31 December 2014

notes

to myself. I've improved a few small things with my fishkeeping- silly probably, but don't want to forget.

For a long time now I had wondered if the timers on my tank lights were not working properly- they always seem to lag behind after a while. Finally I realized- duh!- that whenever I turn the power off for tank maintenance, the timer will lag by however much time it was off. Of course. I'm not yet in the habit of resetting it every time (I should), but when I notice the aquarium is turning on/off a lot later than I want it to, I readjust.

Since I quit doing gravel vac I have been using a designated plastic "fish cup" (the ugliest kid's drinking cup in my house- covered with bright, garish pictures) to scoop water for removal. But I don't think this is the best method- I wonder if the bright color distresses the fishes, and they definitely feel the disturbance of the water rocking around. Instead last week I took the hose off the vac and used that to siphon out the water. Why didn't I do this before? It's a perfectly smooth operation, takes less effort, and instead of hiding the fishes come up curious. Pinkie even nibbles at my hand and once bit at the end of the tube- until he felt the suction pull!

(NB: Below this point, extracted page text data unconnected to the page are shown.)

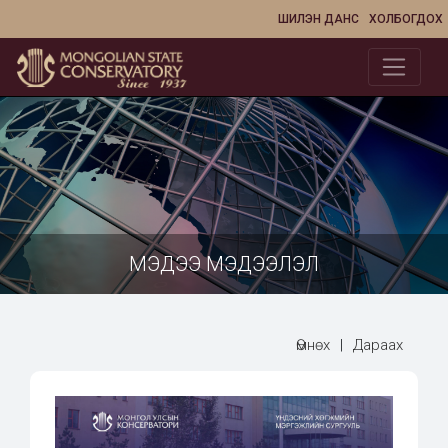
ШИЛЭН ДАНС
ХОЛБОГДОХ
МЭДЭЭ МЭДЭЭЛЭЛ
Өмнөх
|
Дараах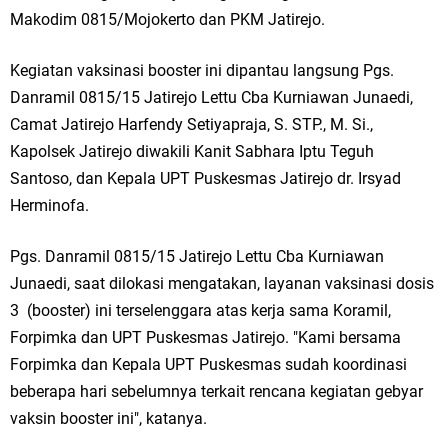
Ketua DPD Golkar Gresik Wongso Negoro Sambut Tahun Baru Islam
Makodim 0815/Mojokerto dan PKM Jatirejo.
1448 H dengan Doa Kedamaian
Kegiatan vaksinasi booster ini dipantau langsung Pgs.
Danramil 0815/15 Jatirejo Lettu Cba Kurniawan Junaedi,
Wakil Ketua DPRD Gresik Mujid Riduan Sampaikan Doa dan Harapan di
Camat Jatirejo Harfendy Setiyapraja, S. STP., M. Si.,
Tahun Baru Islam 1448 H
Kapolsek Jatirejo diwakili Kanit Sabhara Iptu Teguh
Santoso, dan Kepala UPT Puskesmas Jatirejo dr. Irsyad
Selamat Tahun Baru Islam 1 Muharram 1448 H: Pesan Hijrah Drs. H.
Herminofa.
Husnul Aqib, M.M. untuk Negeri
Pgs. Danramil 0815/15 Jatirejo Lettu Cba Kurniawan
PDUF MUI Jatim Gelar Doa Awal Tahun Hijriah, Teguhkan Optimisme
Junaedi, saat dilokasi mengatakan, layanan vaksinasi dosis
3 (booster) ini terselenggara atas kerja sama Koramil,
Menuju Indonesia Emas 2045
Forpimka dan UPT Puskesmas Jatirejo. "Kami bersama
Reses Anggota DPRD Jabar M. Rizky di Desa Cibitung Wetan: Serap
Forpimka dan Kepala UPT Puskesmas sudah koordinasi
beberapa hari sebelumnya terkait rencana kegiatan gebyar
Aspirasi Petani dan Warga
vaksin booster ini", katanya.
Hari Jadi Pertama PHIGMA: Advokat dan LBH Perkuat Soliditas di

Now he doesn't approach so close.

I'm still growing java moss in jars on my dresser- from bits I find in the big tank and from trimmings off the skull in the tenner. My method has been to put the skull in the 2 gallon fish bucket with some removed tank water, trim in there, then fish out the trimmings. By hand. Which is tedious and tricky. Much easier to simply siphon out the bits of greenery with a straw- like how I used to retrieve dropped pea bits from the betta bowls. Again- why didn't I think of this before?!

Also to note- I've been reading more about fishkeeping- got hold of a few old (seven years at least) aquarium hobby magazines. I'm learning a lot. Things that don't really apply to me yet (or ever) like that the miniature octopus that some aquarists keep as pets have a poisonous bite! Or that the temperature fish eggs hatch at can affect the male/female ratio in the brood. It's fascinating to read about collection techniques in the wild, too. I'm also dreaming more and more of a future 40 gallon tank for angelfish- have learned that it ought to be established at least a month before the angels are introduced, and that the young fish should be put in their destined home tank from the beginning- because they can reach full size in just a few months. I was planning on that anyways, but it's good to know!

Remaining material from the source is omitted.